■ WORK REQUEST ■
Return each line of the records with nothing changed, pictures excepted.

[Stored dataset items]

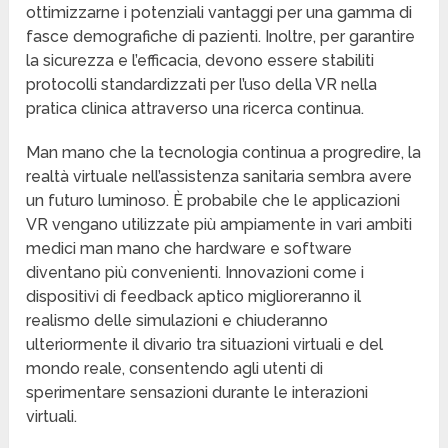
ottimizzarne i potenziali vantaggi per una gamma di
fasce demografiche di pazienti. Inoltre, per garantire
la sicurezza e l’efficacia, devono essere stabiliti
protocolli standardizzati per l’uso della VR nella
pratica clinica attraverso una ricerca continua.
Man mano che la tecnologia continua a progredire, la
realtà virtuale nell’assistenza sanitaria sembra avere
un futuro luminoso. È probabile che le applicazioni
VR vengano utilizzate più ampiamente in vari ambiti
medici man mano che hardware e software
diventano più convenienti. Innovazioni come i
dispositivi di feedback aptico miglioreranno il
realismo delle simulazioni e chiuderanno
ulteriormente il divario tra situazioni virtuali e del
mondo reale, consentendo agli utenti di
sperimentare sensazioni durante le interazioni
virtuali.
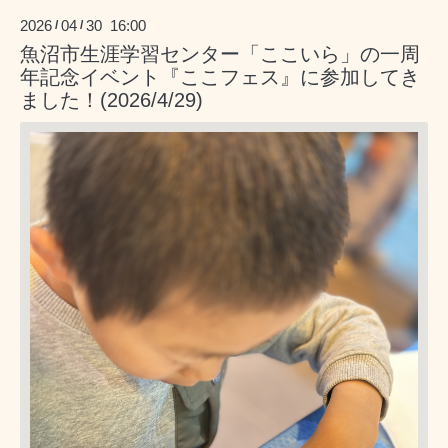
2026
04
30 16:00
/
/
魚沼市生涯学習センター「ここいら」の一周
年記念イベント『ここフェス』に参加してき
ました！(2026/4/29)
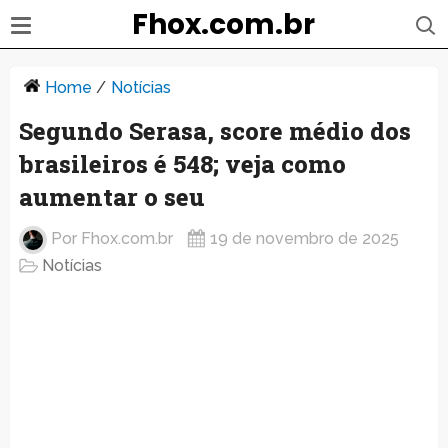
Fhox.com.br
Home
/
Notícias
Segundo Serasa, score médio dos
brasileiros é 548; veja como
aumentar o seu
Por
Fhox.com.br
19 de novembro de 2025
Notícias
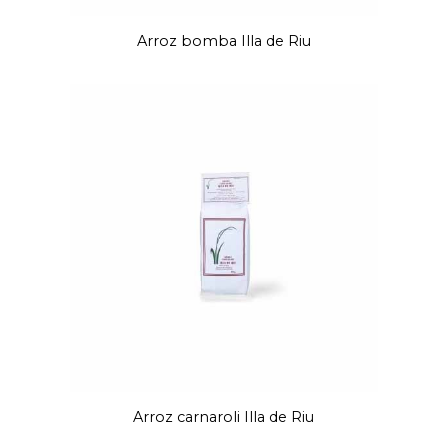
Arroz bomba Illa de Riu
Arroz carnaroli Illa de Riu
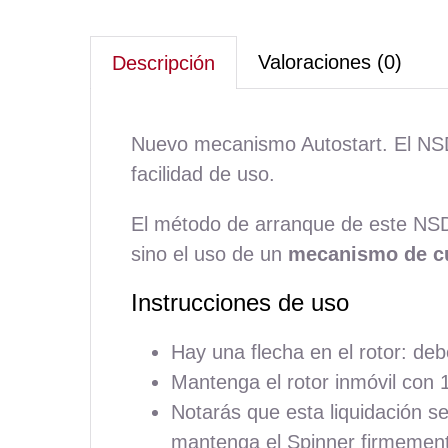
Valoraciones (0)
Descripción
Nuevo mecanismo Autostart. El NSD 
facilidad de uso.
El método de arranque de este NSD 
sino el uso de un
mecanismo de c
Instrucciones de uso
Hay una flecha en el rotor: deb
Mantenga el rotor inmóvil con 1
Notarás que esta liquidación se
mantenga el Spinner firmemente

■ SOLUTION TO THIS PROBLEM ■
ottimizzarne i potenziali vantaggi per una gamma di
fasce demografiche di pazienti. Inoltre, per garantire
la sicurezza e l’efficacia, devono essere stabiliti
protocolli standardizzati per l’uso della VR nella
pratica clinica attraverso una ricerca continua.
Man mano che la tecnologia continua a progredire, la
realtà virtuale nell’assistenza sanitaria sembra avere
un futuro luminoso. È probabile che le applicazioni
VR vengano utilizzate più ampiamente in vari ambiti
medici man mano che hardware e software
diventano più convenienti. Innovazioni come i
dispositivi di feedback aptico miglioreranno il
realismo delle simulazioni e chiuderanno
ulteriormente il divario tra situazioni virtuali e del
mondo reale, consentendo agli utenti di
sperimentare sensazioni durante le interazioni
virtuali.
2026
04
30 16:00
/
/
魚沼市生涯学習センター「ここいら」の一周
年記念イベント『ここフェス』に参加してき
ました！(2026/4/29)
Fhox.com.br
Home
/
Notícias
Segundo Serasa, score médio dos
brasileiros é 548; veja como
aumentar o seu
Por
Fhox.com.br
19 de novembro de 2025
Notícias
Arroz bomba Illa de Riu
Arroz carnaroli Illa de Riu
Valoraciones (0)
Descripción
Nuevo mecanismo Autostart. El NSD 
facilidad de uso.
El método de arranque de este NSD 
sino el uso de un
mecanismo de c
Instrucciones de uso
Hay una flecha en el rotor: deb
Mantenga el rotor inmóvil con 1
Notarás que esta liquidación se
mantenga el Spinner firmemente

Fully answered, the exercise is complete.